One of the fundamental truths I’ve been living with in my life is that I’m simply not enough and will never be enough. I can never do enough because I can never be enough – you get the picture.
Every day, I fail to bring about the magical miracle outcome that I hope will happen through completing ordinary tasks. The hope is unfulfilled. I’ve come to resist doing anything, or completing anything, because the evidence is that I will face the emptiness of unfulfilled expectations,… and I hate that feeling.
Empty of magic; empty of miracles; death of a dream; incessant hope that is unfulfilled, I watch as I despair with the perpetual emptiness that greets me at the end of every trip to town, every email session, every completion of a blog. The wish for success – work and prosperity – is attached to the belief that something is lacking. And all fingers are pointing at me – there’s something lacking in me.
Spiritually, I know that I’m Divine Presence incarnate and if that’s true then I have no doubt that I’m worthy of my desire for work that fulfills me and brings prosperity. This isn’t currently present in my life, which means something is wrong – again, all fingers point to me. My job is to uncover and unconceal a belief pattern that is juxtaposed to the truth of my Divine Presence.

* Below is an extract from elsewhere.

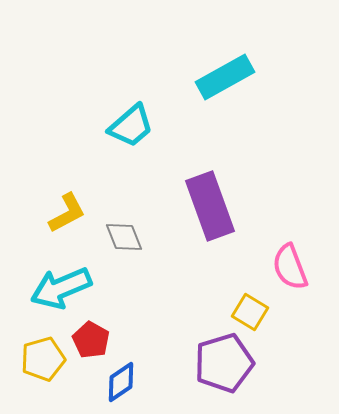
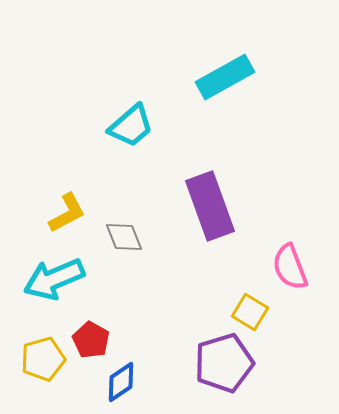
cyan arrow: moved 7 px left, 9 px up
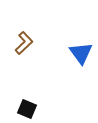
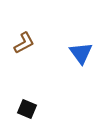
brown L-shape: rotated 15 degrees clockwise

Through muscle testing I’m able to converse with my self. I recover the logic and reason a three year old child used to understand her reality. Given the dysfunctional environment she was raised in, she came to believe she will never be enough and that she can never do enough because she can’t ever be enough. She is powerless to bring about a change in the circumstance in her environment. She is destined to repeat this pattern for decades.
Having the wisdom, experience and the knowledge to have this conversation with myself today, obviously reveals that as an adult I am enough and can do enough to bring about amazing outcomes; however …
If I find my emotional self continually avoiding tasks and projects as ordinary as going to town and back so as to avoid what I’ll be facing upon my return, I then have to take this expedition into emptiness to find the belief I made to be true, but which continually sabotages and thwarts the fullest expression of my essential self. So I take the journey.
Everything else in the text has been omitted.